Early oral feeding was safe.17,21 Early postoperative enteral nutrition with dietary fiber could accelerate recovery of peristalsis, protect gut mucosal barrier function, alleviate intestinal barrier dysfunction, decrease incidence of bacterial translocation and enhance the recovery of gut function.24 In the present study, most patients who underwent ERAS tolerated early oral diet well. Although gastroparesis occurred in some patients, the symptoms mostly occurred in the initial stage of oral diet and did not develop into severe complications (P=0.061). Several studies showed that ERAS resulted in significantly reduced postoperative hospital stays for gastrectomy.7 It was reported that the postoperative hospital stay in gastric cancer patients could be decreased to 3.8 days in the ERAS group.25 In the present study, ERAS patients had a mean postoperative hospital stay of 6.66±3.36 days and 9.02±2.61 days in the CC group.

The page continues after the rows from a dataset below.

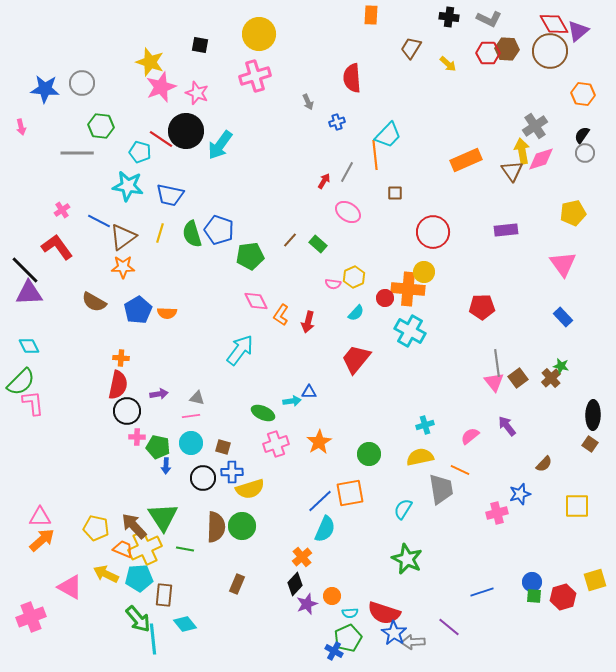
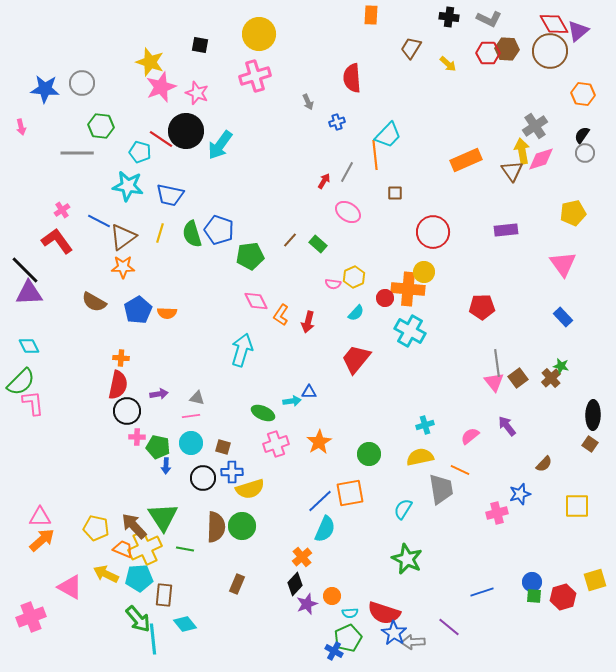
red L-shape at (57, 247): moved 6 px up
cyan arrow at (240, 350): moved 2 px right; rotated 20 degrees counterclockwise
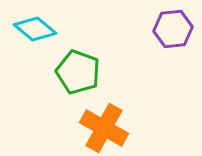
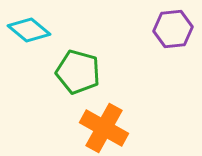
cyan diamond: moved 6 px left, 1 px down
green pentagon: rotated 6 degrees counterclockwise
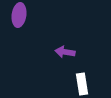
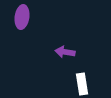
purple ellipse: moved 3 px right, 2 px down
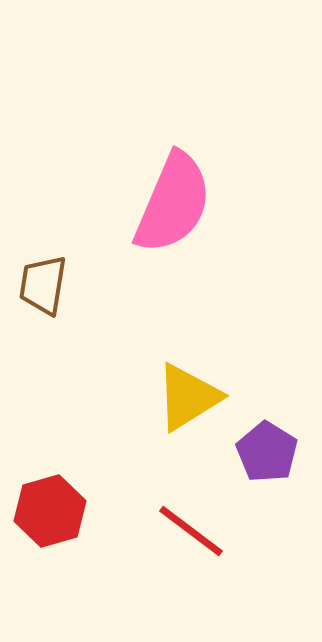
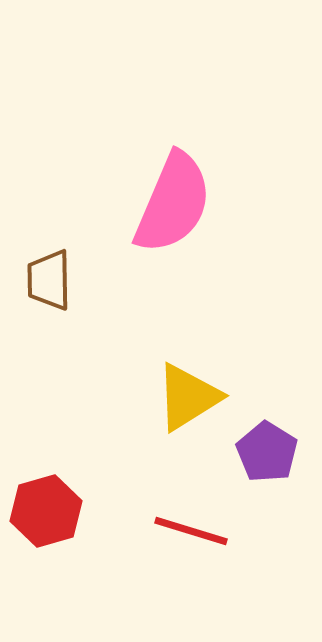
brown trapezoid: moved 6 px right, 5 px up; rotated 10 degrees counterclockwise
red hexagon: moved 4 px left
red line: rotated 20 degrees counterclockwise
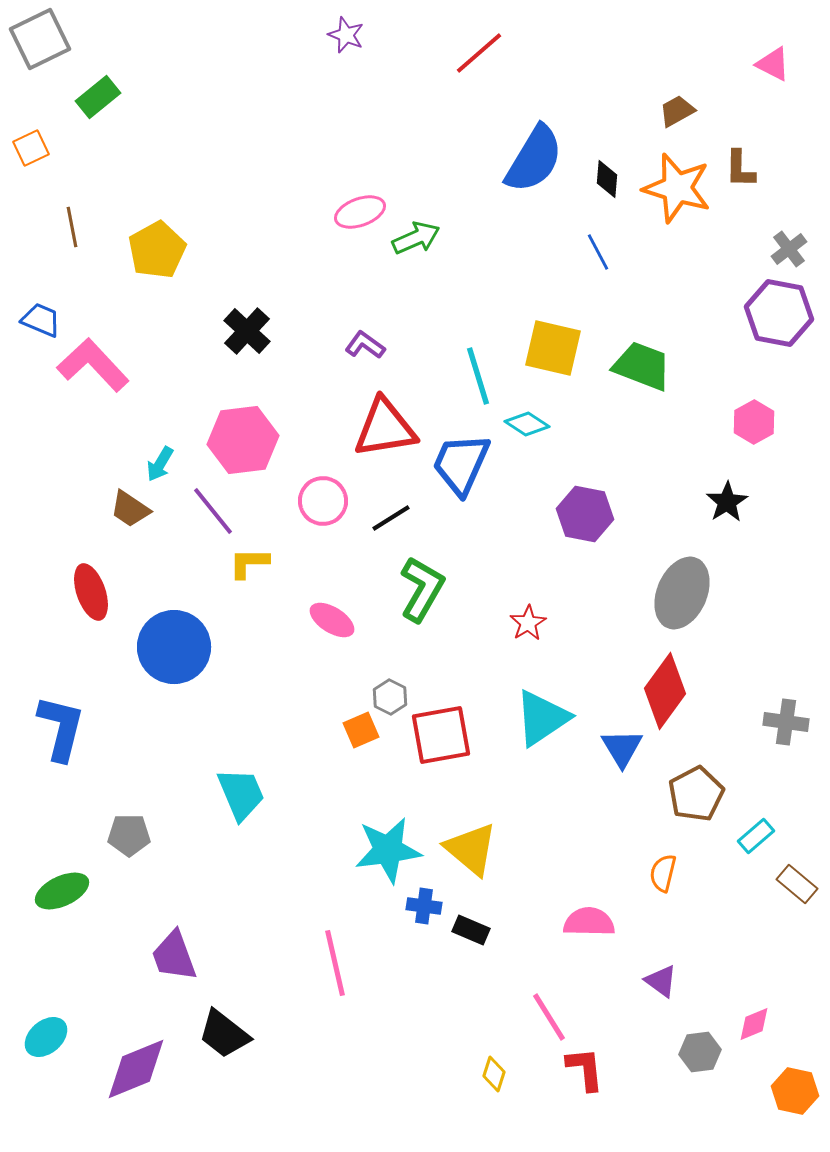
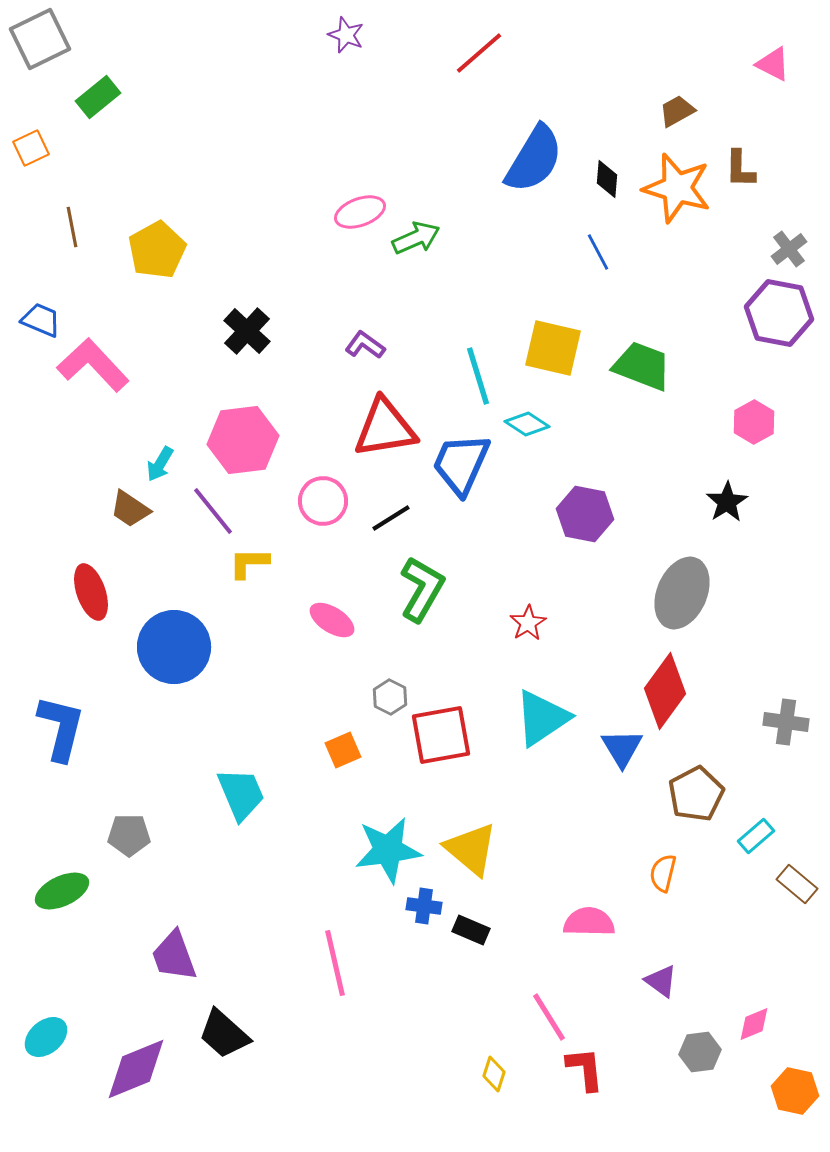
orange square at (361, 730): moved 18 px left, 20 px down
black trapezoid at (224, 1034): rotated 4 degrees clockwise
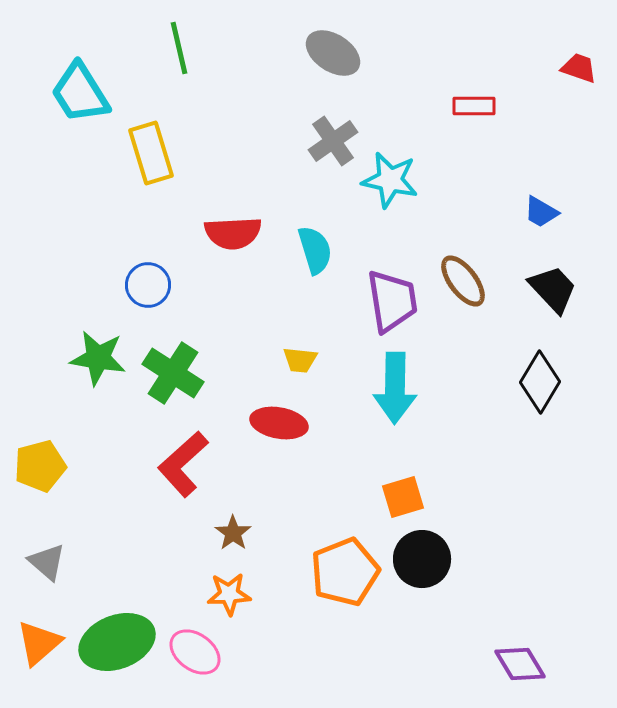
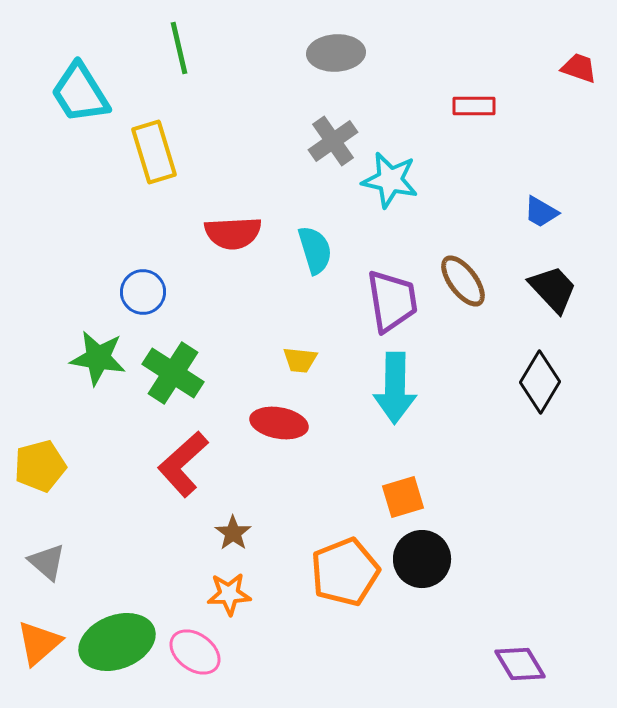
gray ellipse: moved 3 px right; rotated 36 degrees counterclockwise
yellow rectangle: moved 3 px right, 1 px up
blue circle: moved 5 px left, 7 px down
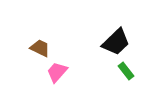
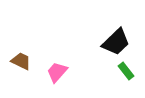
brown trapezoid: moved 19 px left, 13 px down
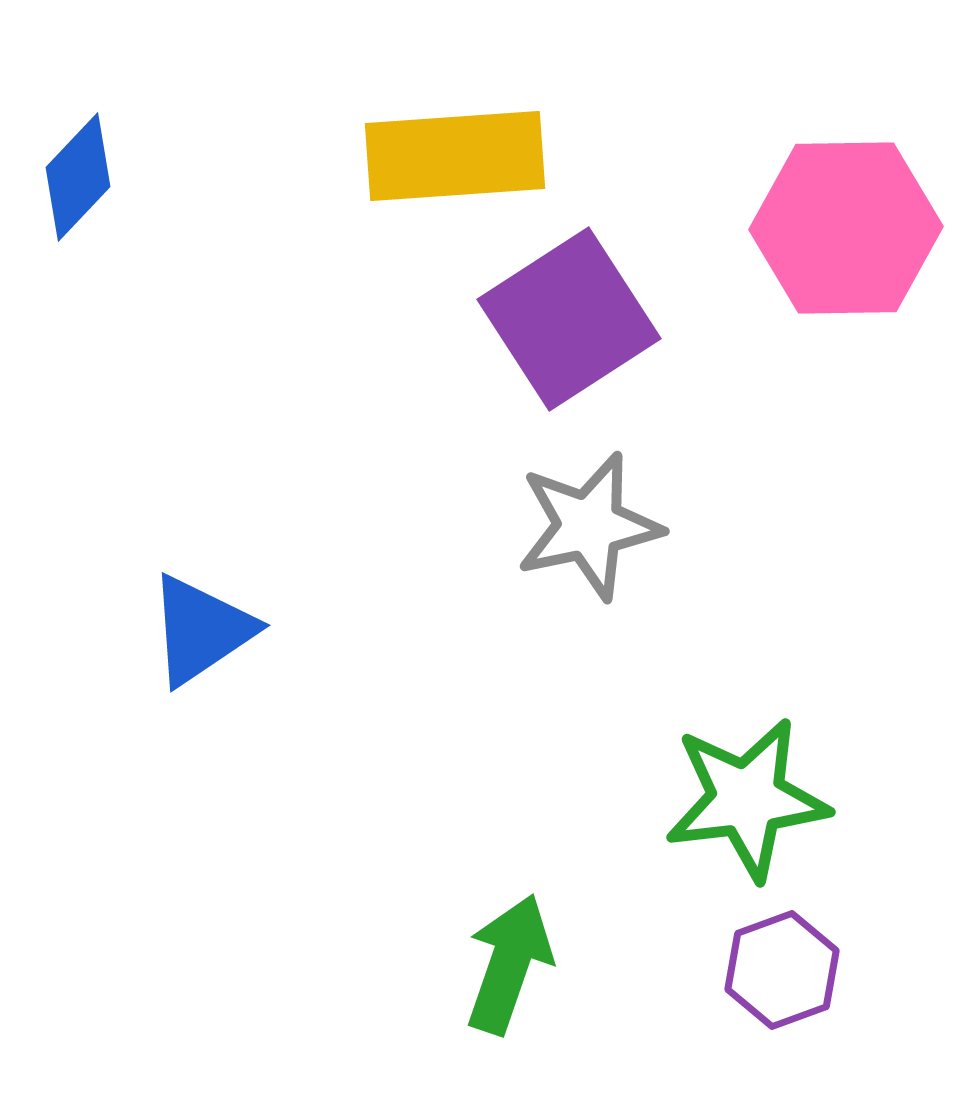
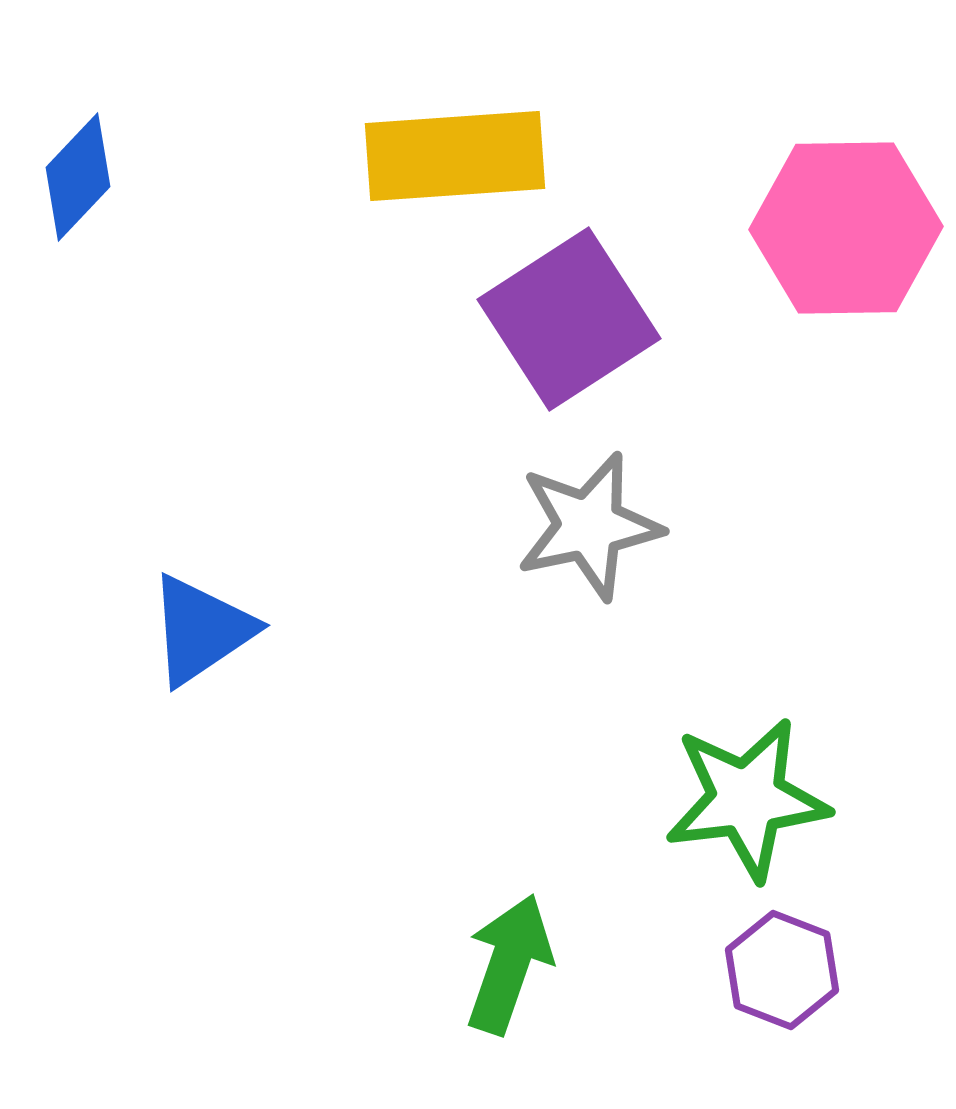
purple hexagon: rotated 19 degrees counterclockwise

The results of our study suggested that postoperative recovery was significantly enhanced by our ERAS protocol in gastric cancer patients undergoing gastrectomy.

Conclusion

ERAS can reduce postoperative stress, enhance the recovery of the gut, reduce pain intensity, shorten hospital stays and increase satisfaction in gastric cancer patients undergoing curative gastrectomy.

Ethics

Ethical approval was obtained from the ethics ethical committee of The Second Military Medical University of Shanghai.

Consent to publish

Written informed consent form was obtained from patients participating in this study and to preserve patients’ data confidentiality, the data were de-identified.

Acknowledgment

This study was supported by “1255” Discipline Construction Project of Changhai Hospital (CH125542400), Research fund for Lin He’s Academician workstation of New medicine and clinical translation (17331105), and Professor Tao You’s clinical research fund of the Second Affiliated Hospital of Wenzhou Medical University (SAHoWMU-CR2017-02-213).

Disclosure

The authors report no conflicts of interest in this work.